Preparing the Medication
Before use, this medication must be mixed according to the instructions provided by your doctor. Do not shake the mixture. The medication should be used within 3 hours of preparation. Check the solution for any changes in color; if it has changed, do not use it. After mixing, you may notice a few flakes or particles. The filter used during preparation removes these particles from the solution. However, if the solution appears cloudy, is leaking, or still contains flakes or particles after filtration, do not use it.
Disposal and Storage
After administering the injection, discard any remaining medication from the opened vial. Dispose of needles and other sharp objects in a designated needle/sharp disposal box. Do not reuse needles or other items. When the disposal box is full, follow local regulations for proper disposal. If you have any questions, consult your doctor or pharmacist.
Storage Instructions
Store the medication at room temperature, avoiding freezing. Keep the medication in its original container, protected from light. Store all medications in a safe location, out of the reach of children and pets.
Missing a Dose
If you miss a dose, skip it and resume your regular dosing schedule. Do not take two doses at the same time or extra doses. If you are unsure about what to do if you miss a dose, contact your doctor for guidance.
Lifestyle & Tips
- Always carry your medication and supplies with you, especially when traveling.
- Follow your doctor's instructions for dosing and administration precisely.
- Maintain a bleeding diary to track bleeding episodes and medication use.
- Avoid activities that carry a high risk of injury or bleeding.
- Inform all healthcare providers (including dentists) that you have a bleeding disorder and are using this medication.
- Wear a medical alert bracelet or carry an identification card indicating your condition.
- Avoid aspirin and NSAIDs (e.g., ibuprofen, naproxen) unless specifically approved by your doctor, as they can increase bleeding risk.
Available Forms & Alternatives
Available Strengths:
- Alphanate 250iu Vwf/hum Inj 1vl
- Alphanate 500iu Vwf/hum Inj 1 Vl
- Alphanate 1000iu Vwf/hum Inj, 10ml
- Alphanate 1500iu Vwf/hum Inj, 10ml
- Alphanate 2000iu Vwf Human Inj,10ml
- Alphanate 250iu Vwf/hum Inj 1vl
- Alphanate 500iu Vwf/hum Inj 1vl
- Alphanate 1000iu Vwf/hum Inj, 1vl
- Alphanate 1500iu Vwf/hum Inj, 1vl
- Alphanate Vwf Cmplx Human Inj, 1 Vl
Dosing & Administration
Adult Dosing
Standard Dose:
Highly individualized based on indication, severity of bleeding, and patient's baseline factor levels. Dosing is expressed in International Units (IU) of Factor VIII (FVIII) or von Willebrand Factor:Ristocetin Cofactor (VWF:RCo).
Condition-Specific Dosing:
Hemophilia A (on-demand treatment):
Initial dose typically 20-50 IU FVIII/kg, aiming for a target FVIII activity level (e.g., 80-100% for major bleeds). Subsequent doses and frequency depend on clinical response and FVIII half-life.
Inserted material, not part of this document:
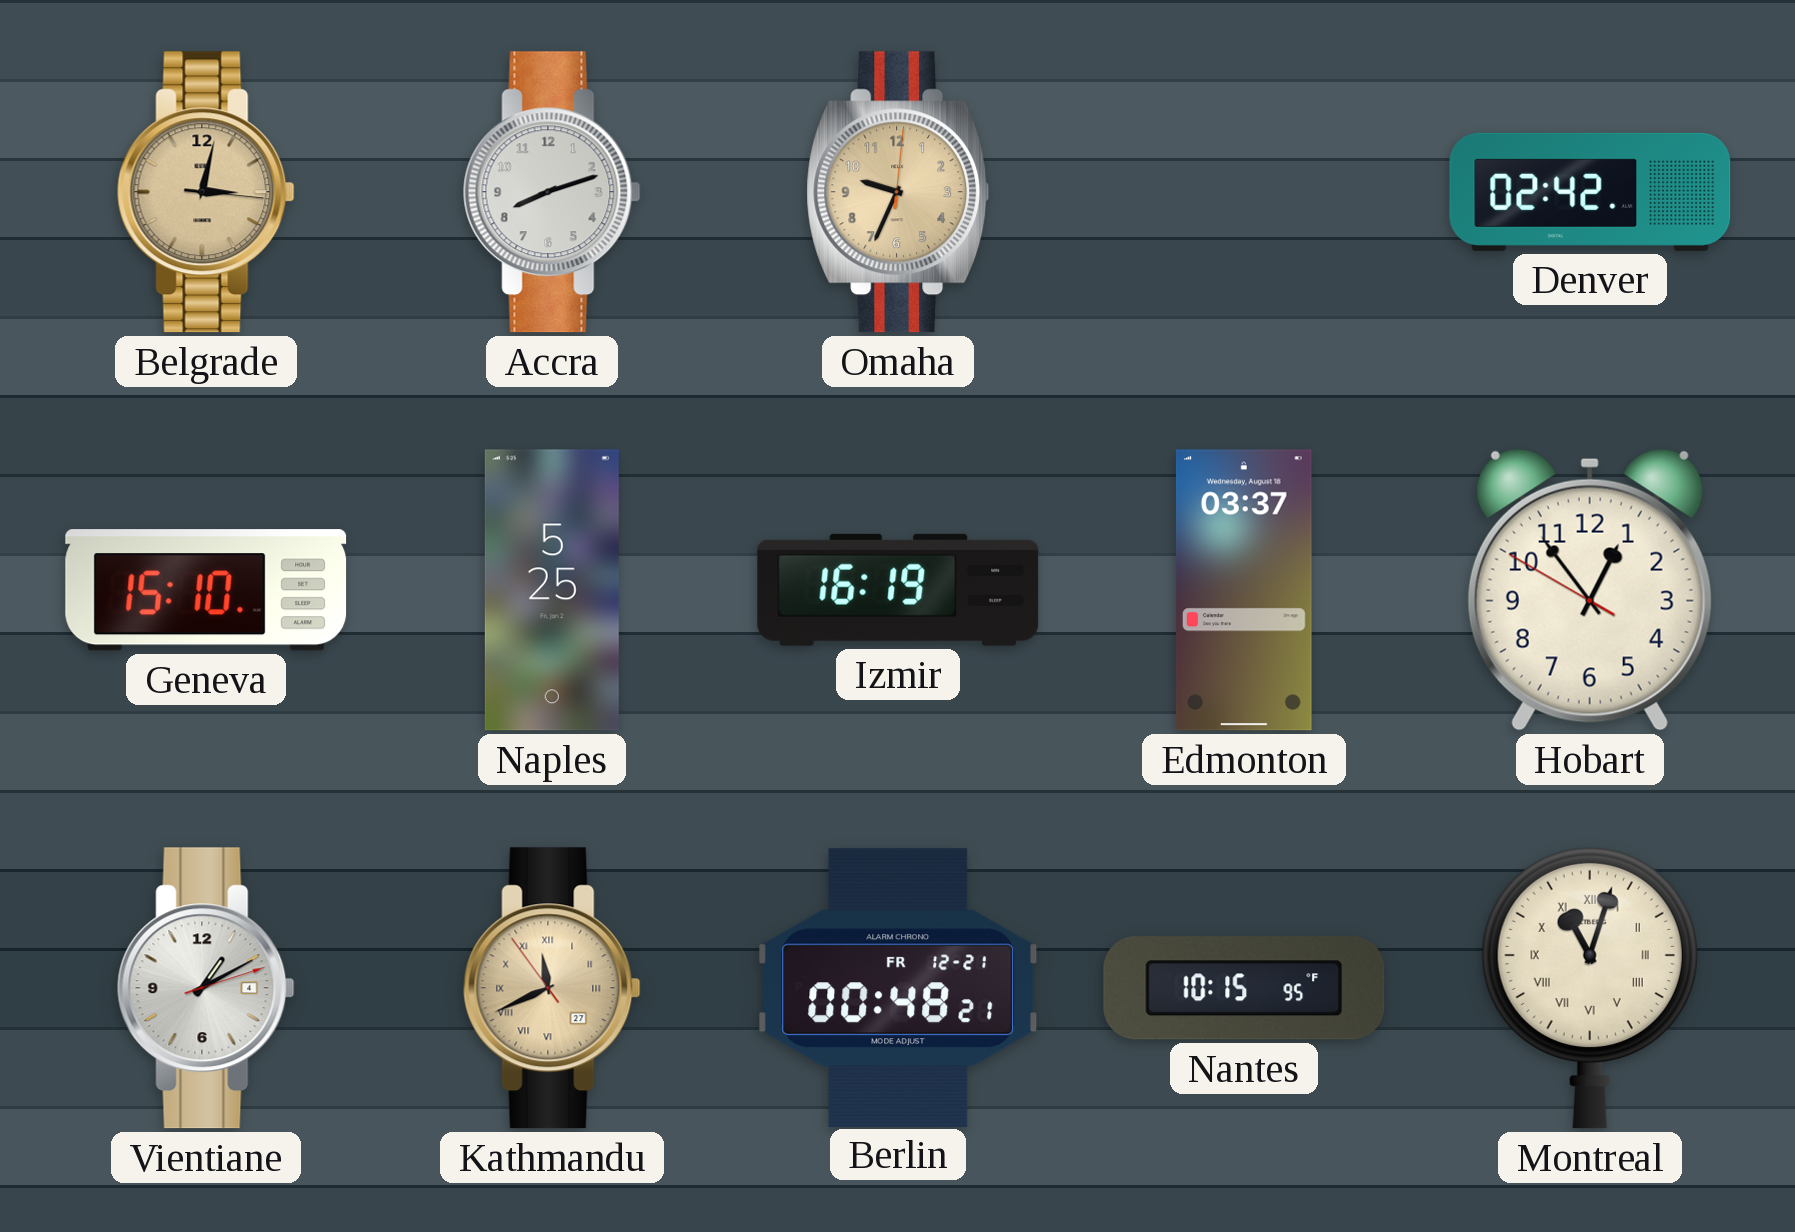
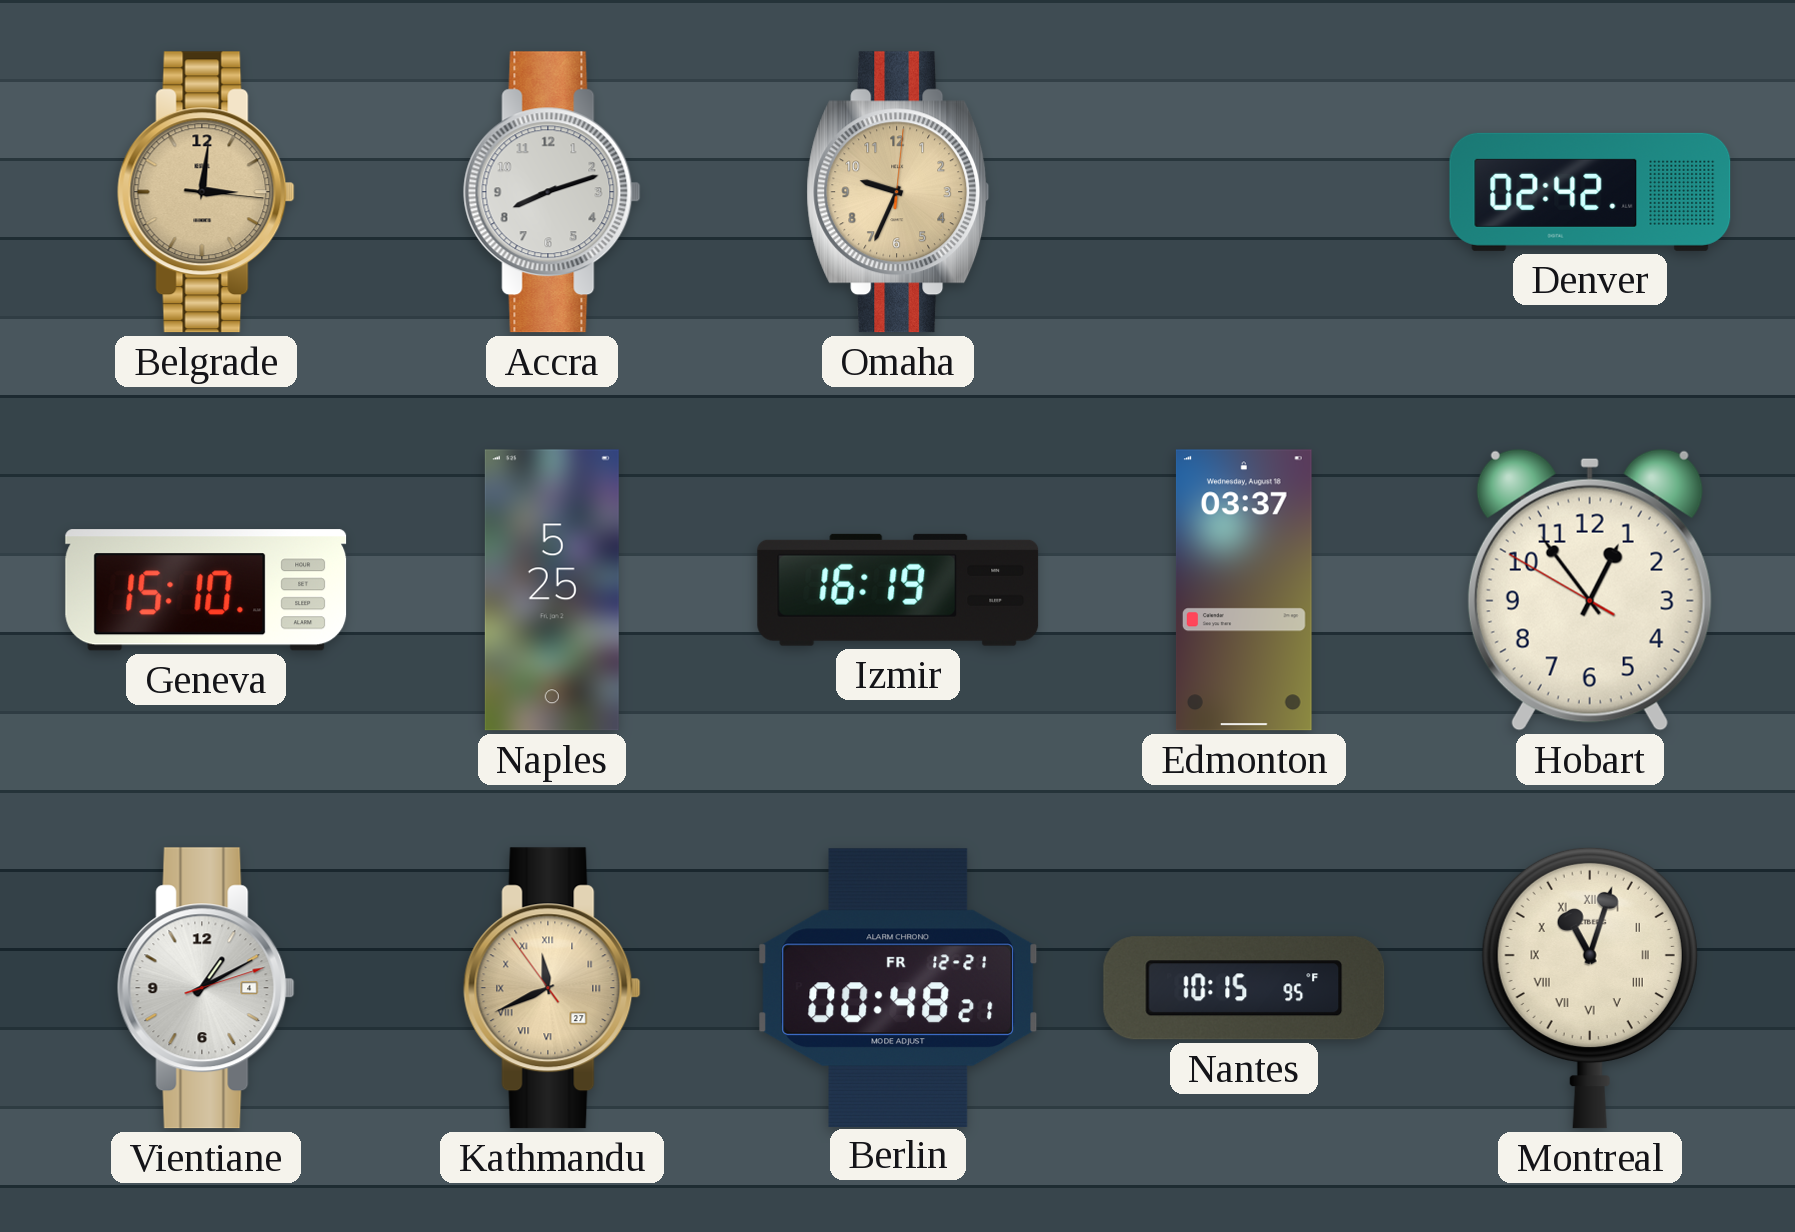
Belgrade: 3:02 -> 3:01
von Willebrand Disease (VWD) (on-demand treatment):
Initial dose typically 40-80 IU VWF:RCo/kg, aiming for target VWF:RCo and FVIII activity levels (e.g., VWF:RCo >60% and FVIII >40% for major bleeds). Subsequent doses and frequency depend on clinical response and VWF/FVIII half-lives. Dosing is often based on VWF:RCo units, with the FVIII content being co-administered.
Surgical Prophylaxis (Hemophilia A):
Pre-operative dose to achieve FVIII activity of 80-100%. Maintenance doses may be required post-operatively.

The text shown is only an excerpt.